Sumption deprecates fault-based liability for PI claims and predicts statutory damages

Sumption: No rational reason to distinguish between fault and no-fault

Supreme Court judge Lord Sumption has outlined his dislike of fault-based liability for personal injury claims but admitted it is unlikely to be replaced by a no-fault system.

However, he predicted that the principle of full indemnity would be abolished and replaced by a statutory measure of damages “with a view to achieving a better balance between public and private interests”.

In a speech to the Personal Injuries Bar Association last week that focused on claims arising from road traffic accidents, Lord Sumption argued that they represented a “substantial social cost”, in that liabilities were met by insurers or by the state and so “are effectively socialised across the population at large”.

Given this, “there is no rational reason to distinguish between personal injury which has been caused by some one’s fault, and personal injury which has occurred without fault.

“Equally, there is no rational reason why the victims of accidents, however caused, should necessarily recover a full indemnity as the law of tort presently requires.

“Since we are all paying for the tortiously inflicted injuries, we might as well treat it as a social service and make it respond to our collective social priorities rather than to the common law rights of individual claimants.”

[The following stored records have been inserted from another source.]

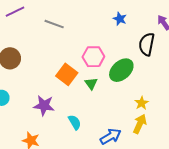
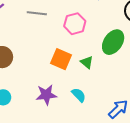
pink hexagon: (93, 57) -> (75, 24), moved
cyan semicircle: (75, 122) -> (79, 95), moved

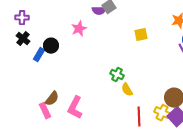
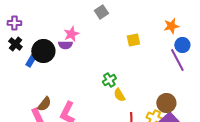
purple semicircle: (99, 11) -> (65, 45), moved
black circle: (51, 46) -> (43, 51), size x1.5
green cross: (117, 75) -> (109, 80), turned 32

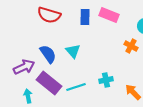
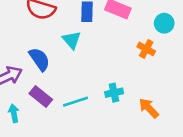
cyan triangle: (73, 51) -> (72, 40), moved
purple rectangle: (49, 83) -> (41, 96), size x0.7

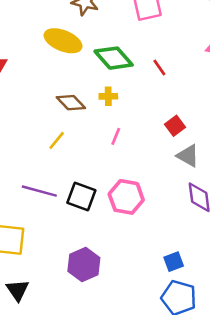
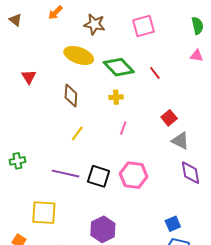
brown diamond: (71, 103) -> (71, 96), moved, turned 50

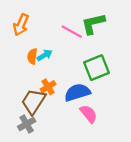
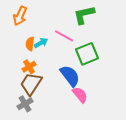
pink line: (72, 32) -> (64, 36), moved
orange cross: (48, 87) -> (29, 67), moved
blue semicircle: (77, 92) -> (70, 76), turned 70

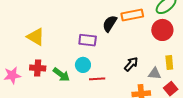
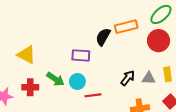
gray triangle: (155, 74) -> (149, 78), moved
green arrow: (61, 75) -> (55, 79), moved

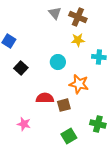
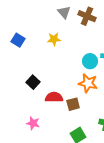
yellow star: (78, 40) -> (54, 39), moved
cyan circle: (58, 62) -> (90, 61), moved
black square: (21, 68) -> (33, 82), moved

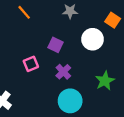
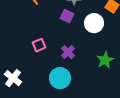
purple square: (56, 45) -> (67, 16), moved
cyan circle: (70, 101) -> (60, 78), moved

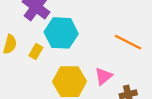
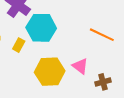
pink triangle: (103, 76) -> (80, 66), turned -42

Lord Sumption said he was sceptical about fault was needed to deter sloppy practices, saying the evidence, mainly from the US, did not appear to support this.

“The evidence tends to suggest that the prospect of liability in tort achieves nothing that would not be achieved anyway by the prospect of reputational damage or criminal sanctions.”

Further, the fact those at fault were often injured themselves in car accidents indicated that it had little effect.

Rather, he said, the public’s view was based on two “simple moral judgments”: that he who causes physical injury must make it good financially and that it is a proper function of the courts to find facts and distribute blame, simply as a satisfaction for victims or their relatives

“Personally, I would question whether there really is a moral case for imposing liability in damages on the ground of negligence. One might perhaps make an exception for professional failures where the defendant has undertaken to exercise an appropriate measure of care and the relationship with the victim, although not actually contractual, is equivalent to contract.

“Except in that situation, negligence is not morally culpable. It is a normal feature of human behaviour.”

The judge said the law has for some years been moving towards a system of strict liability, “or at any rate of stricter liability”.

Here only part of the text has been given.